On this date in 1996, the Supreme Court decided Strasenburgh v. Straubmuller, 146 N.J. 527 (1996).  Justice O’Hern’s opinion for a unanimous Court addressed a number of intricate issues involving the Business Corporation Act, N.J.S.A. 14A:1-1 to 16-4.  Ironically, many of the issues that the Court granted certification to review were essentially mooted by the time the Court made its decision, with the parties having changed their positions and the Business Corporation Act having been amended in the interim, as the opinion described.  Nonetheless, questions such as the rights of dissenting shareholders in a close corporation, retroactivity issues, and whether the case presented individual claims or derivative claims (the latter could be asserted only on behalf of the corporation) led the Court to a detailed discussion of not only New Jersey law, but also the law of New York and Delaware.  The case later returned to the Supreme Court, on questions involving how to calculate the “fair value” of shares in the company, in Lawson Mardon Wheaton v. Smith, 160 N.J. 383 (1999). 

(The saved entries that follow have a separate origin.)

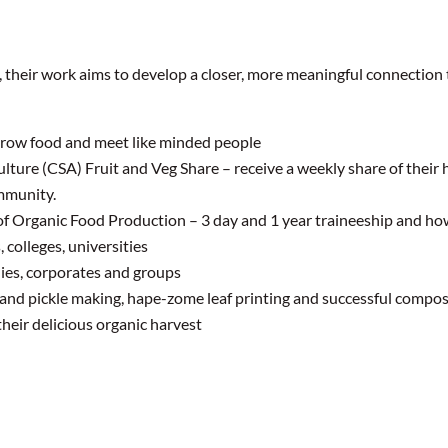
e, their work aims to develop a closer, more meaningful connection t
grow food and meet like minded people
re (CSA) Fruit and Veg Share – receive a weekly share of their h
mmunity.
 of Organic Food Production – 3 day and 1 year traineeship and ho
 colleges, universities
ies, corporates and groups
 and pickle making, hape-zome leaf printing and successful compo
heir delicious organic harvest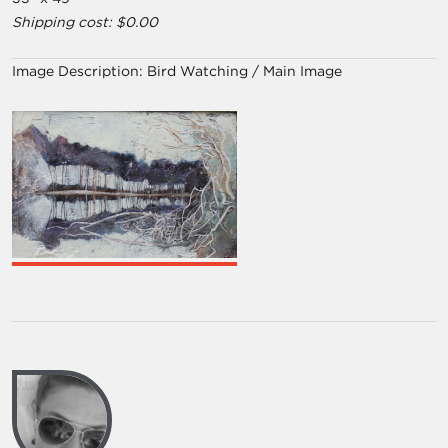
Shipping cost: $0.00
Image Description:
Bird Watching / Main Image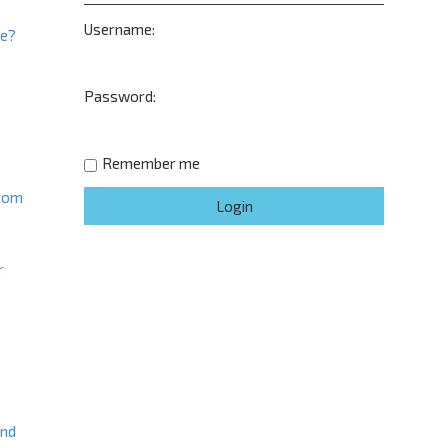
d
Username:
s
ne?
e
a
t
r
Password:
c
h
Remember me
from
r
and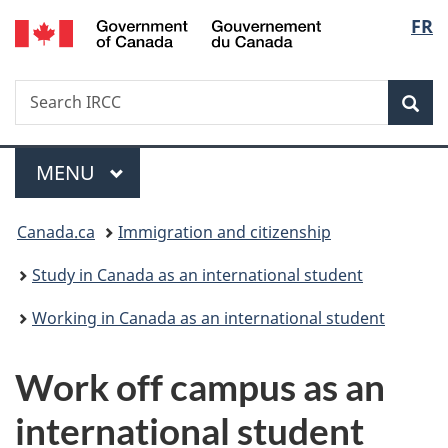
/
Langu
FR
Skip
Skip
Switch
Gouvernement
to
to
to
select
du
main
"About
basic
Canada
Search
Search
content
government"
HTML
Sea
IRCC
version
Menu
MAIN
MENU
You
Canada.ca
Immigration and citizenship
are
Study in Canada as an international student
here:
Working in Canada as an international student
Work off campus as an
international student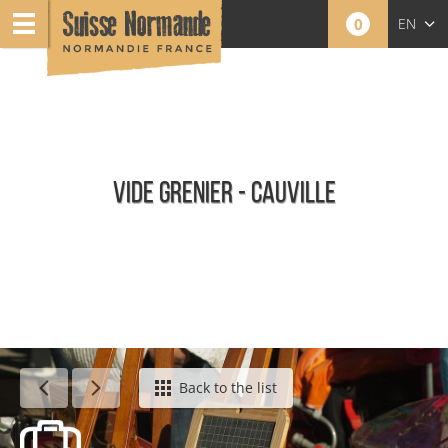
0
EN
FR
NL
VIDE GRENIER - CAUVILLE
Agenda - English
Back to the list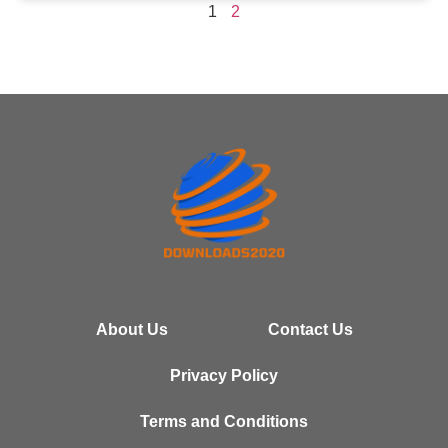
1
2
About Us
Contact Us
Privacy Policy
Terms and Conditions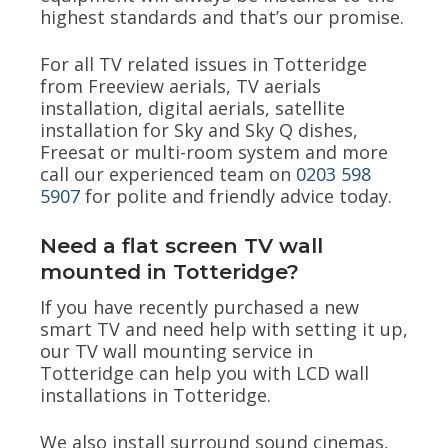
highest standards and that’s our promise.
For all TV related issues in Totteridge
from Freeview aerials, TV aerials
installation, digital aerials, satellite
installation for Sky and Sky Q dishes,
Freesat or multi-room system and more
call our experienced team on
0203 598
5907
for polite and friendly advice today.
Need a flat screen TV wall
mounted in Totteridge?
If you have recently purchased a new
smart TV and need help with setting it up,
our TV wall mounting service in
Totteridge can help you with LCD wall
installations in Totteridge.
We also install surround sound cinemas,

Strasenburgh did involve one issue of appellate practice.  That issue was whether an appellant could withdraw its appeal.  State v. Gaffey, 92 N.J. 374 (1983), cited in Strasenburgh and discussed here, stated that an appeal normally may not be dismissed if the dismissal would cause prejudice to the opposing party.  Because some of the issues might recur, the Court proceeded to address those issues anyway.